The other thing that’s exploding are the number of businesses who will provide you some form of “shrink-wrapped” delivery of the kinds of tools (or at least results) discussed here. Depending on your business, going DIY and duct-taping together what you need may be the wrong idea. However, there are a few major reasons that DIY can be a good idea. * Flexibility: We are learning every day the kinds of things we need our systems to tell us in a hurry. Being able to quickly tune them makes a difference. * Latency and Connectivity: When you’re using a system for real-time decisionmaking, at least having it on-premise means you can throw GB/sec at it, and have results in seconds.

The Data Stack

In the talk, I introduced a model for thinking about what types of functionality the different tools available provide.

  • Collect
  • Transport
  • Process
  • Store
  • Present

Many tools provide just one part of this stack, but more than that are ‘hybrids’. Getting the data you need often means mixing and matching.

I called out graphite, collectd, OpenTSDB, reconnoiter, esper, and protovis as being particularly worth at least knowning about.

Other projects and ecosystems worth studying:

Hadoop

The literal elephant in the room that I discussed only tangentially, Hadoop (and the huge family of tools around it) can be an incredible asset to learning more about your world via storing/managing/questioning your data. Cloudera remains a great source of both software and education, and is a good place to start.

It’s now possible to get real-er time information from a Hadoop system, but historically it’s been essentially for things that are more time sensitive on the 1-day/1-month time range. (Trends, capacity, etc.)

Log Processing and Management

The state of the art with log management used to be syslog + logrotate = done.
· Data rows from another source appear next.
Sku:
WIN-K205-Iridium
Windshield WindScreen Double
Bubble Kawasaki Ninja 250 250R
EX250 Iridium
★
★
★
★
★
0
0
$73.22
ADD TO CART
There are a lot more options today.

  • Many people are using HDFS (before or after processing) for both it’s scalability, resilience, and ability to integrate with the larger Hadoop family. Orbitz (awesome at sharing, first graphite, now this) have a great presentation about ‘Hadoop for Logs’ which is a good overview of what you’d be getting into.
  • Logstash and graylog2 can bring some of the utility of Splunk without the (ahem) cost structures. While graylog2 stores data in MongoDB, Logstash can optionally use ElasticSearch, which is a nicely packaged “throw text in and RESTfully search” engine. (Thanks to the author of Graylog2, @lennart, for clarifying that.) @timetabling suggests you can glue ElasticSearch to MongoDB, so that when the data changes you index it – but out of the box, that’s not an option.
  • A new entrant, Luwak runs on top of Riak, so you get the availability + scalability and a Map/Reduce interface to boot.
  • Flume and Scribe (as well as messaging systems like RabbitMQ) can replace syslog as the way to shovel raw logs around.
  • Google’s Sawzall is more on the processing side, but it allows you to describe patterns of information you want from your logs, and then in a map/reduce-like way aggregate them.

Data Analysis

A basic-to-advanced knowledge of statistics is becoming essential. There are powerful tools (like R, and many libraries available for different languages like SciPy) – but if you don’t know what operation you want them to do, they won’t help.
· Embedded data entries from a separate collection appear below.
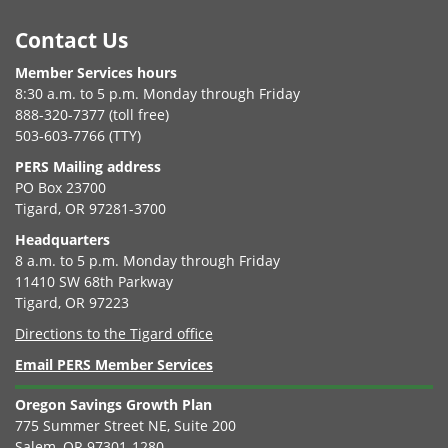
Footer
Contact Us
Member Services hours
8:30 a.m. to 5 p.m. Monday through Friday
888-320-7377 (toll free)
503-603-7766 (TTY)
PERS Mailing address
PO Box 23700
Tigard, OR 97281-3700
Headquarters
8 a.m. to 5 p.m. Monday through Friday
11410 SW 68th Parkway
Tigard, OR 97223
Directions to the Tigard office
Email PERS Member Services
Oregon Savings Growth Plan
775 Summer Street NE, Suite 200
Salem, OR 97301-1280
Our tax dollars have actually provided a pretty useful introduction, the NIST Handbook. I have been overwhelmingly happy with how useful the book Data Analysis with Open Source Tools has been – it takes some decent energy to get through, especially if your background is not so math/dev heavy, but it’s insanely rewarding.

Machine Learning

“Machine Learning” is still a pretty intimidating thing to Google for unless you’ve got a C.S. PhD. However, it’s starting to be packaged and democratized enough that mere mortals can start to play.
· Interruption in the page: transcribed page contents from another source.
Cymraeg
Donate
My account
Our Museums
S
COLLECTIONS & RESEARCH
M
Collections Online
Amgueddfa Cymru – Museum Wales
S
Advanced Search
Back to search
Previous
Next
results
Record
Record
Apache Mahout has a lot of potential to be of tremendous use here. Many people are using it more in text-related spaces, but the ability to find patterns and trends across multiple disparate systems is exactly what we need for things like botnet combat. I’ve just started looking at this and so far am very inspired to dig further.

People to Watch

This is a by-no-means-comprehensive list of the people whose tweets, software, and writing I’ve found useful to keep exploring the possibilities and pitfalls here:

And so

Short of a series of books, updated monthly, all I can really provide is an appetiser. Hopefully you’ve been inspired to move on to your own data hacking “main course.”